The developer came back for help. I provided advice on some initial steps that could be taken to bound the problem. Then I showed how to query some of the audit data to get more insight into the problem. I continued to provided advice on which parts of the system to investigate. Basically this was just like they type of help a junior team member needed.

Having spent a long time maintaining the system, I figure this is my duty to help those developers in need. It does take up a lot of my time. But the end goal of serving our customers is met. Today the developer continues to track down the root cause of the high priority problem. However in helping this developer do the research, I have got a couple more ideas about potential causes for a different tough problem I have been researching. My problem is that I cannot get in touch with the user who is encountering the problem. Nevertheless I march on. Maybe it will turn out that assisting a fellow developer will give me the ideas needed to crack this tough problem. I sure hope so.

Instill Excellence

How do you instill excellence in others? Maybe this is an impossible task. But I hope that it can be done.

Being in the software maintenance business, we get a lot of trouble tickets when our users have problems. I frequently like to put myself in my customer's shoes to get the right perspective. A lot of times problem resolution is difficult because our customers use a different language to describe the work they use our software for. Most of the time I take ownership of the problems assigned to me. It is almost as if I am on a mission. I never stop if I find that my software is working correctly. I dig further to check that the data the software is working against is correct.

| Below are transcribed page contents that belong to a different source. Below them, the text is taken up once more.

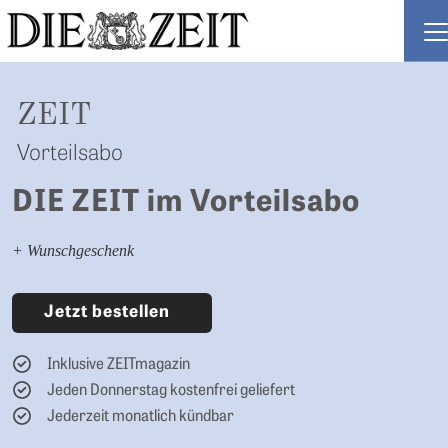
ZEIT ABO
ZEIT
Vorteilsabo
DIE ZEIT im Vorteilsabo
+ Wunschgeschenk
Jetzt bestellen
Inklusive ZEITmagazin
Jeden Donnerstag kostenfrei geliefert
Jederzeit monatlich kündbar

And I also make sure that me and the customer agree and understand how the software is supposed to work. I think I got this software maintenance thing down pertty well.

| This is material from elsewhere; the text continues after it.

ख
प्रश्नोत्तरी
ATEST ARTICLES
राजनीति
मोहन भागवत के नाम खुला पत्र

The trouble starts when I do some research on a problem, and find that another part of our system is at fault. The process is for me to hand off the problem to a developer on the team that supports the other parts of our system. And many times I do not like what I see. I get a lot of questions from these other team members. A common theme I have seen recently is that developers just state that their code is working correctly. These assertions usually have little or nothing to do with our customer's problems. So far I have just been encouraging the developers to provide better customer service. But it seems the words are not getting through. I see developers say things like "I think it is a data problem". This is preposterous. Even if the issue were a data problem, what kind of due diligence have you done if you can only say "I think"?M

Maybe I take my job too seriously. But I think that is what my job is about. I can do top quality work myself. The real challenge is how can I rally other developers to do the same. How can I pass on the motivation? I want to get others excited on resolving customer problems. Maybe I need to take some time to soul search in order to determine where my own excitement comes from. A lot of it has to do with building a relationship with many customers who use my software. Their mission and their careers often hinge on whether the software gets the job done. Now that is a good motivation. I think that if I can channel this motivation to other, I will have achieved leadership. Right now it is a struggle though.

Trouble Ticket Trouble

I had been out sick for a couple days. There were a number of trouble tickets assigned to me. These got reassigned to other developers on the team. When I came back, I talked to each developer to make sure they took over and worked the issues to completion. One such developer researched a problem, got customer input, and wrote a script to fix the problem. Good work.

However I approached another developer that got one of my tickets. I had a bad feeling as they were reading the newspaper online. So I asked about the ticket that got reassigned to them. No progress had been made. They were waiting to get access to the Production data. Since this person did not directly work for me, I just made sure they understood that the ticket was their responsibility now.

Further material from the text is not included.